By MICHAEL ALEXANDER, Staff Photographer | Published March 17, 2016
Some photos age as time goes by, but others seem to defy the rules and look just as fresh despite being taken a decade ago.
That’s the case with one I took in November 2006 of Patrick Jackson. Recently I reconnected with Jackson, who is now a freshman at St. Pius X High School, Atlanta.
When I originally photographed him, he was a 5-year-old kindergartener dressed up as St. Patrick during the All Saints Mass at St. Thomas More School in Decatur.
He wore a green T-shirt over his school uniform, and atop his head was a green painted cardboard miter displaying a shamrock. He held a carefully crafted wooden shamrock staff in his hands. The miter and staff were the work of his father, Cody, who represents the Irish side of the family.
By that time, participating in the school’s All Saints Mass had become a family tradition. Patrick’s oldest brother Tommy, 23, portrayed St. Sebastian, his second oldest brother Robby, 20, had been St. Benedict, and his next oldest brother Joey, 18, was St. Martin of Tours. Patrick’s March 16 birth at Piedmont Hospital, Atlanta, was so close to St. Patrick’s Day that his parents named him after the saint.
When it was his turn to dress up as a saint, there was no question who he would be.
“When I was younger and first learned about St. Patrick, I was so excited that I shared a name with a saint that I wanted my family to call me St. Patrick around the house,” said Jackson.

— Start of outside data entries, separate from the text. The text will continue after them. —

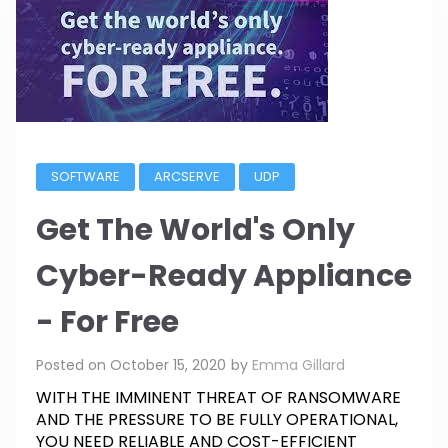
SOFTWARE
ARCSERVE
UDP
Get The World's Only
Cyber-Ready Appliance
- For Free
Posted on
October 15, 2020
by
Emma Gillard
WITH THE IMMINENT THREAT OF RANSOMWARE
AND THE PRESSURE TO BE FULLY OPERATIONAL,
YOU NEED RELIABLE AND COST-EFFICIENT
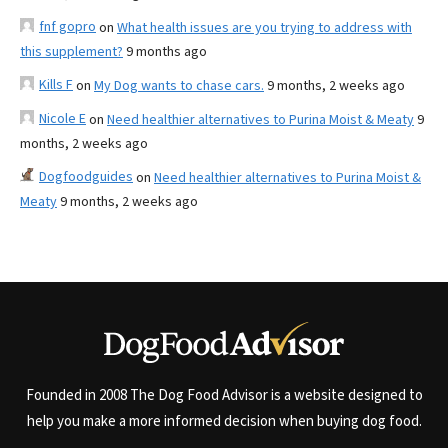
fnf gopro
on
What health issues are you trying to address with
this supplement?
9 months ago
Kills F
on
My Dog wants to chase cars.
9 months, 2 weeks ago
Nicole E
on
Need healthier alternatives to Purina Moist & Meaty
9
months, 2 weeks ago
Dogfoodguides
on
Need healthier alternatives to Purina Moist &
Meaty
9 months, 2 weeks ago
Founded in 2008 The Dog Food Advisor is a website designed to
help you make a more informed decision when buying dog food.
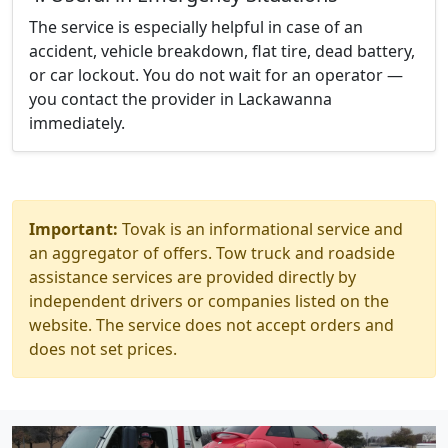
The service is especially helpful in case of an
accident, vehicle breakdown, flat tire, dead battery,
or car lockout. You do not wait for an operator —
you contact the provider in Lackawanna
immediately.
Important:
Tovak is an informational service and
an aggregator of offers. Tow truck and roadside
assistance services are provided directly by
independent drivers or companies listed on the
website. The service does not accept orders and
does not set prices.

When he was in kindergarten, his class birthday party was followed by a St. Patrick’s Day party the next day.
“Since I wanted to be called St. Patrick, I simply assumed that I was having two birthday parties for myself,” he said.
Patrick has always had a fascination with speech writing and public speaking. When he was in Mary Nicolatos’ kindergarten class and he learned his oldest brother was preparing for an oratorical contest, he also wanted to write a speech. He was too young to compete, but once all the contestants completed their speeches and while the judges were deliberating, Patrick was allowed to deliver his speech on the Fourth Amendment to those in attendance.
“Pat is a kid I will never forget,” said Nicolatos. “Anytime I think of Pat, I have a smile on my face. He always had a twinkle in his eye and a sense of humor.”
In middle school at St. Thomas More he actually participated in the oratorical contest. In the sixth and eighth grade Patrick advanced to the school level competition, and in the seventh grade he advanced to regional competition.
Patrick said by the time he reached the age of 12 he began to see how important the role of faith was in his daily life and that he did have a relationship with God.
“One major influence on my faith was my middle school religion teacher, Mr. Andy Scantlebury, who helped me explore my faith and my relationship with God,” said Patrick. “Overall, I feel that faith has played a very important role in my life in helping me see the life I need to live and strive for.”
These days Patrick runs on the high school track team. This past season he wrestled for St. Pius X in the 113-pound weight class. He was one of five freshmen on the varsity wrestling team and one of four freshmen to make sectionals, the next to the last stage before moving on to state competition.
Patrick has been involved in the altar server program at St. Thomas More Church since the third grade. He is also one of the lectors who read and proclaim God’s word at the 5:30 p.m. youth Masses.
At this point Patrick is not sure what college or university he would like to attend, but he feels inclined to follow in the footsteps of his parents, both chemical engineers.
For the past two years Patrick has taken part in the Catholic Heart Work Camp, an organization that offers parish youth groups and adult leaders service opportunities. The first year he worked in Charlotte, North Carolina, cleaning up the grounds of a retirement home and a center for people suffering with Alzheimer’s disease. Last summer he worked in Jacksonville, Florida, helping paint the exterior of a church. “The camp helps me to see how service and faith work hand in hand,” said Patrick. “In this Year of Mercy I find that service to the less fortunate will take on even more significance.”
Then & Now is an occasional series appearing in The Georgia Bulletin. The series features people who were captured in a newspaper photograph published nearly 10 or more years ago, along with current news about them.